Make the web app with Svelte

I'd like to start using Svelte to build my web things. I've seen folks at the New York Times make lots of visualizations very quickly using Svelte, so this seems like a good moment to start. Even though it's clearly more powerful than what I need at the moment, this will get me solving problems — and also provides a nice way to organize and serve up my code.

Merging Svelte into what I've done so far

I'd already started this repo with my own template, and had done all the coding above. Now I needed to weave in the Svelte template. Starting a Svelte project from scratch is pretty clear, but this would be a little trickier. Using a blog post by Vaibhav Mule as a rough guide, here's what I did, from the root directory of this repo:

# save my work
git add -A
git commit -m "saving my stuff"
git push origin main

# make a new branch
git branch add-svelte
git checkout add-svelte

# link up to the svelte template
# ... even tho I dropped an "e" in the name of the remote :-)
git remote add -f svelttemplate https://github.com/sveltejs/template.git

# merge my branch with the svelte template
# using --allow-unrelated-histories to combine them
git merge svelttemplate/master --allow-unrelated-histories

This worked, but led — expectedly — to merge conflicts. They were listed as:

CONFLICT (add/add): Merge conflict in public/index.html
Auto-merging public/index.html
CONFLICT (add/add): Merge conflict in package.json
Auto-merging package.json
CONFLICT (add/add): Merge conflict in README.md
Auto-merging README.md
CONFLICT (add/add): Merge conflict in .gitignore
Auto-merging .gitignore
Automatic merge failed; fix conflicts and then commit the result.

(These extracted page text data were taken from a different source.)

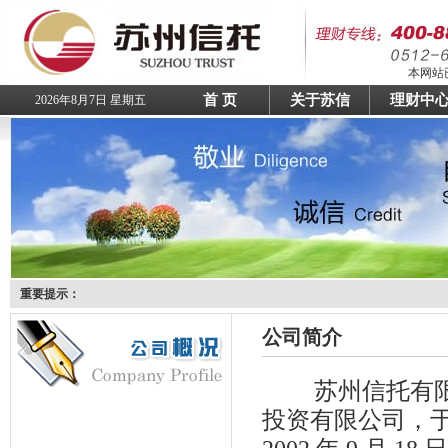
本网站已
首 页
关于苏信
理财中
2026年8月7日 星期五
重要提示：
公司简介
苏州信托有限
投资有限公司，于 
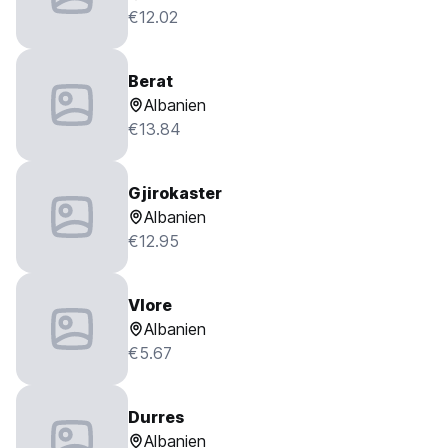
€12.02
Berat
Albanien
€13.84
Gjirokaster
Albanien
€12.95
Vlore
Albanien
€5.67
Durres
Albanien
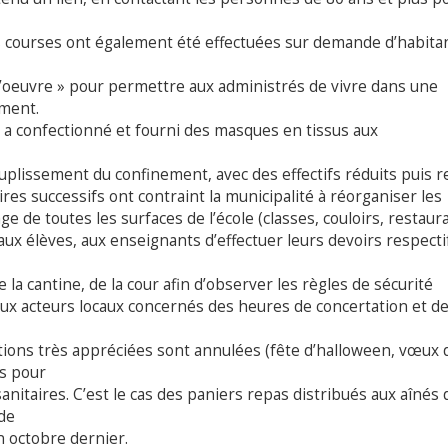
s courses ont également été effectuées sur demande d’habita
 d’oeuvre » pour permettre aux administrés de vivre dans une
ment.
s) a confectionné et fourni des masques en tissus aux
souplissement du confinement, avec des effectifs réduits puis r
res successifs ont contraint la municipalité à réorganiser les
e de toutes les surfaces de l’école (classes, couloirs, restaur
 aux élèves, aux enseignants d’effectuer leurs devoirs respect
la cantine, de la cour afin d’observer les règles de sécurité
aux acteurs locaux concernés des heures de concertation et d
ations très appréciées sont annulées (fête d’halloween, vœux 
s pour
anitaires. C’est le cas des paniers repas distribués aux aînés 
de
en octobre dernier.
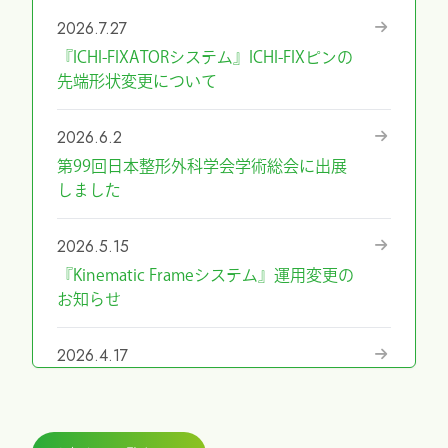
2026.7.27
『ICHI-FIXATORシステム』ICHI-FIXピンの
先端形状変更について
2026.6.2
第99回日本整形外科学会学術総会に出展
しました
2026.5.15
『Kinematic Frameシステム』運用変更の
お知らせ
2026.4.17
『第69回日本手外科学会学術集会』に展
示しました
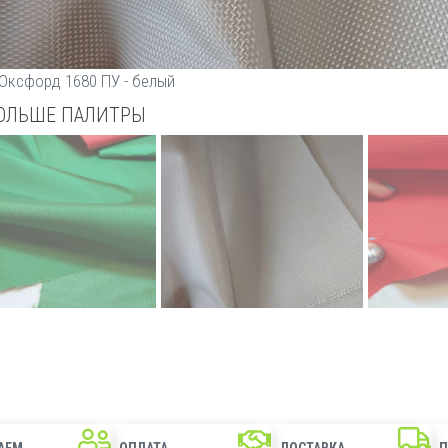
Оксфорд 1680 ПУ - белый
ОЛЬШЕ ПАЛИТРЫ
АЕМ
ОПЛАТА
ДОСТАВКА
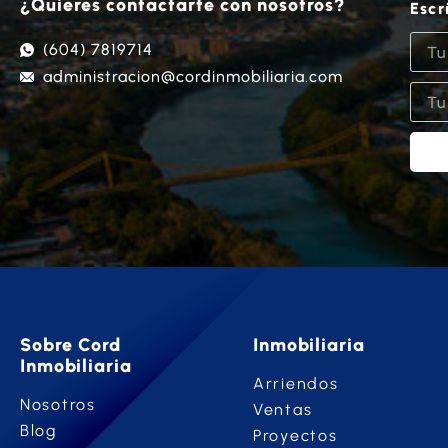
¿Quieres contactarte con nosotros?
Escr
(604) 7819714
administracion@cordinmobiliaria.com
Sobre Cord
Inmobiliaria
Inmobiliaria
Arriendos
Nosotros
Ventas
Blog
Proyectos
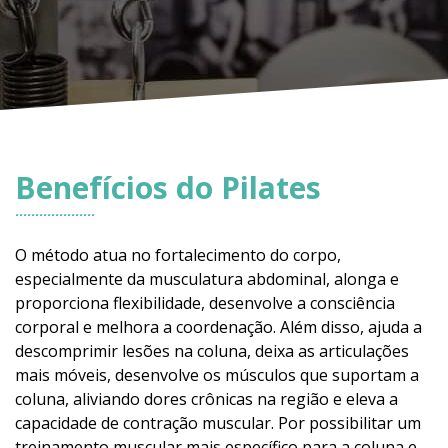
Benefícios do Pilates
O método atua no fortalecimento do corpo,
especialmente da musculatura abdominal, alonga e
proporciona flexibilidade, desenvolve a consciência
corporal e melhora a coordenação. Além disso, ajuda a
descomprimir lesões na coluna, deixa as articulações
mais móveis, desenvolve os músculos que suportam a
coluna, aliviando dores crônicas na região e eleva a
capacidade de contração muscular. Por possibilitar um
treinamento muscular mais específico para a coluna e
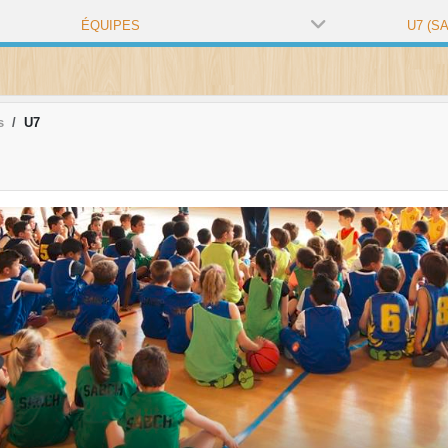
ÉQUIPES
U7 (SA
s
U7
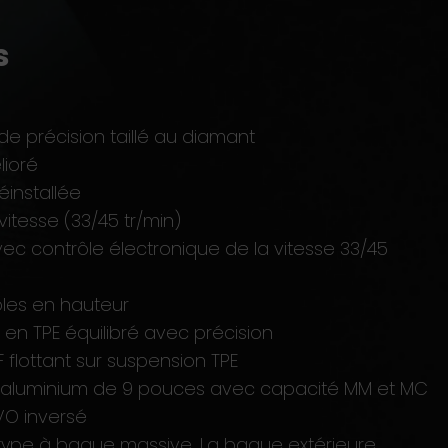
s
e précision taillé au diamant
ioré
éinstallée
vitesse (33/45 tr/min)
ec contrôle électronique de la vitesse 33/45
les en hauteur
en TPE équilibré avec précision
flottant sur suspension TPE
/aluminium de 9 pouces avec capacité MM et MC
VO inversé
e type à bague massive. La bague extérieure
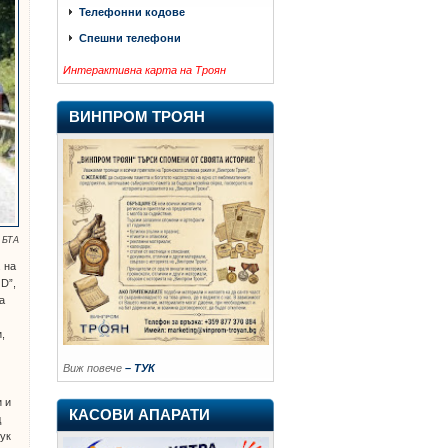
Телефонни кодове
Спешни телефони
Интерактивна карта на Троян
ВИНПРОМ ТРОЯН
 БТА
. на
D”,
а
,
Виж повече
– ТУК
и и
КАСОВИ АПАРАТИ
д
тук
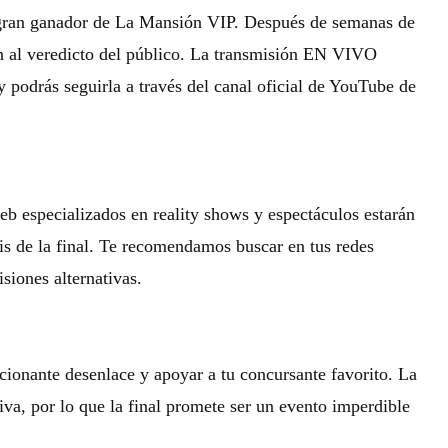
 gran ganador de La Mansión VIP. Después de semanas de
rán al veredicto del público. La transmisión EN VIVO
 podrás seguirla a través del canal oficial de YouTube de
b especializados en reality shows y espectáculos estarán
is de la final. Te recomendamos buscar en tus redes
isiones alternativas.
ocionante desenlace y apoyar a tu concursante favorito. La
va, por lo que la final promete ser un evento imperdible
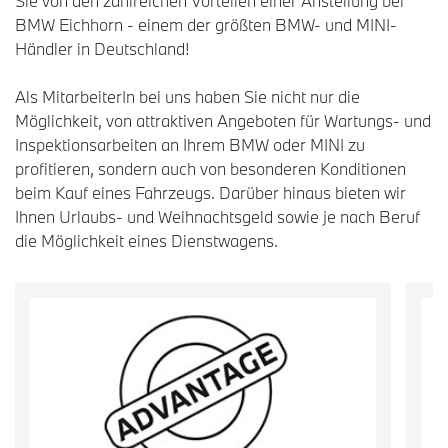
Sie von den zahlreichen Vorteilen einer Anstellung bei
BMW Eichhorn - einem der größten BMW- und MINI-
Händler in Deutschland!
Als MitarbeiterIn bei uns haben Sie nicht nur die
Möglichkeit, von attraktiven Angeboten für Wartungs- und
Inspektionsarbeiten an Ihrem BMW oder MINI zu
profitieren, sondern auch von besonderen Konditionen
beim Kauf eines Fahrzeugs. Darüber hinaus bieten wir
Ihnen Urlaubs- und Weihnachtsgeld sowie je nach Beruf
die Möglichkeit eines Dienstwagens.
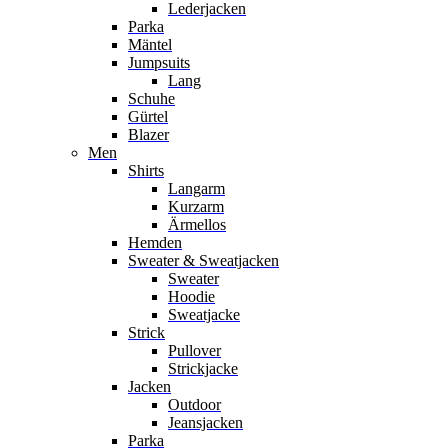
Lederjacken
Parka
Mäntel
Jumpsuits
Lang
Schuhe
Gürtel
Blazer
Men
Shirts
Langarm
Kurzarm
Ärmellos
Hemden
Sweater & Sweatjacken
Sweater
Hoodie
Sweatjacke
Strick
Pullover
Strickjacke
Jacken
Outdoor
Jeansjacken
Parka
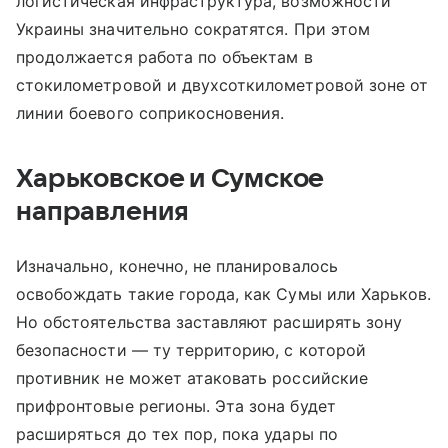
логистическая инфраструктура, возможности
Украины значительно сократятся. При этом
продолжается работа по объектам в
стокилометровой и двухсоткилометровой зоне от
линии боевого соприкосновения.
Харьковское и Сумское
направления
Изначально, конечно, не планировалось
освобождать такие города, как Сумы или Харьков.
Но обстоятельства заставляют расширять зону
безопасности — ту территорию, с которой
противник не может атаковать российские
прифронтовые регионы. Эта зона будет
расширяться до тех пор, пока удары по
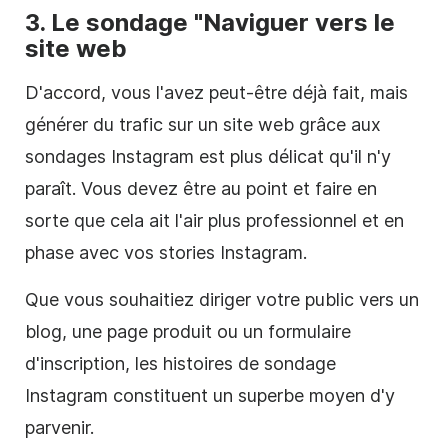
3. Le sondage "Naviguer vers le
site web
D'accord, vous l'avez peut-être déjà fait, mais
générer du trafic sur un site web grâce aux
sondages Instagram est plus délicat qu'il n'y
paraît. Vous devez être au point et faire en
sorte que cela ait l'air plus professionnel et en
phase avec vos stories Instagram.
Que vous souhaitiez diriger votre public vers un
blog, une page produit ou un formulaire
d'inscription, les histoires de sondage
Instagram constituent un superbe moyen d'y
parvenir.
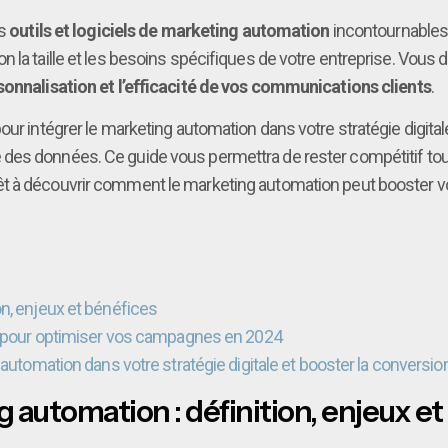
es
outils et logiciels de marketing automation
incontournables,
on la taille et les besoins spécifiques de votre entreprise. V
sonnalisation et l’efficacité de vos communications clients
.
our intégrer le marketing automation dans votre stratégie digital
 des données. Ce guide vous permettra de rester compétitif tou
rêt à découvrir comment le marketing automation peut booster 
n, enjeux et bénéfices
on pour optimiser vos campagnes en 2024
 automation dans votre stratégie digitale et booster la conversio
automation : définition, enjeux et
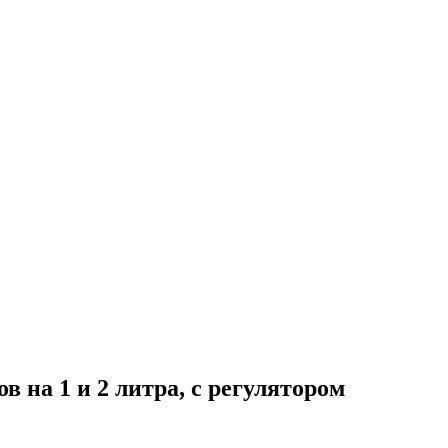
 на 1 и 2 литра, с регулятором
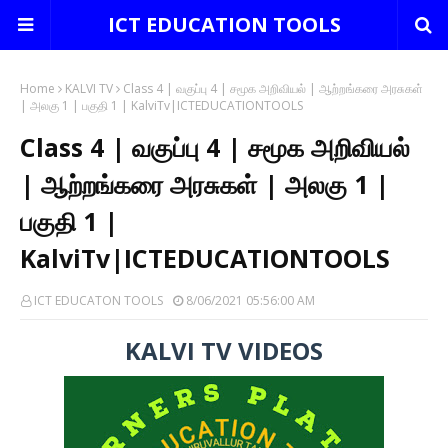
ICT EDUCATION TOOLS
Home
KALVI TV
Class 4 | வகுப்பு 4 | சமூக அறிவியல் | ஆற்றங்கரை அரசுகள்
| அலகு 1 | பகுதி 1 | KalviTv|ICTEDUCATIONTOOLS
Class 4 | வகுப்பு 4 | சமூக அறிவியல்
| ஆற்றங்கரை அரசுகள் | அலகு 1 |
பகுதி 1 |
KalviTv|ICTEDUCATIONTOOLS
ICT EDUCATON TOOLS
8/06/2021 05:56:00 AM
KALVI TV VIDEOS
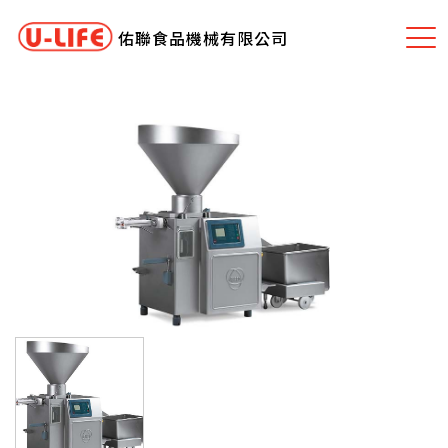
佑聯食品機械有限公司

The only resolution that was a little tricky was the package.json, where I just made sure to blend the two files into one by adding the following items from the Svelte template into the code I had for my original repo:

  • Replaced the "scripts": object in my original with Svelte's, so it now reads:
"scripts": {
    "build": "rollup -c",
    "dev": "rollup -c -w",
    "start": "sirv public"
  },
  • Added the "devDependencies": object from Svelte:
"devDependencies": {
  "@rollup/plugin-commonjs": "^17.0.0",
  "@rollup/plugin-node-resolve": "^11.0.0",
  "rollup": "^2.3.4",
  "rollup-plugin-css-only": "^3.1.0",
  "rollup-plugin-livereload": "^2.0.0",
  "rollup-plugin-svelte": "^7.0.0",
  "rollup-plugin-terser": "^7.0.0",
  "svelte": "^3.0.0"
},
  • Edited the "dependencies":object to include the sirv-cli line from Svelte, so it becomes:
"dependencies": {
  "mapshaper": "^0.5.39",
  "sirv-cli": "^1.0.0"
}

Then ...

# merge my temporary branch into the main branch
git add -A
git commit -m "resolved conflicts"
git checkout main
git merge add-svelte

# run npm install to bring in all the new items in package.json
npm install

Using Svelte to format the map, header, etc.

Done! :-)

See the App.svelte source file.

Modularize the map and map key

Also done! See the SvgImage and MapKey files.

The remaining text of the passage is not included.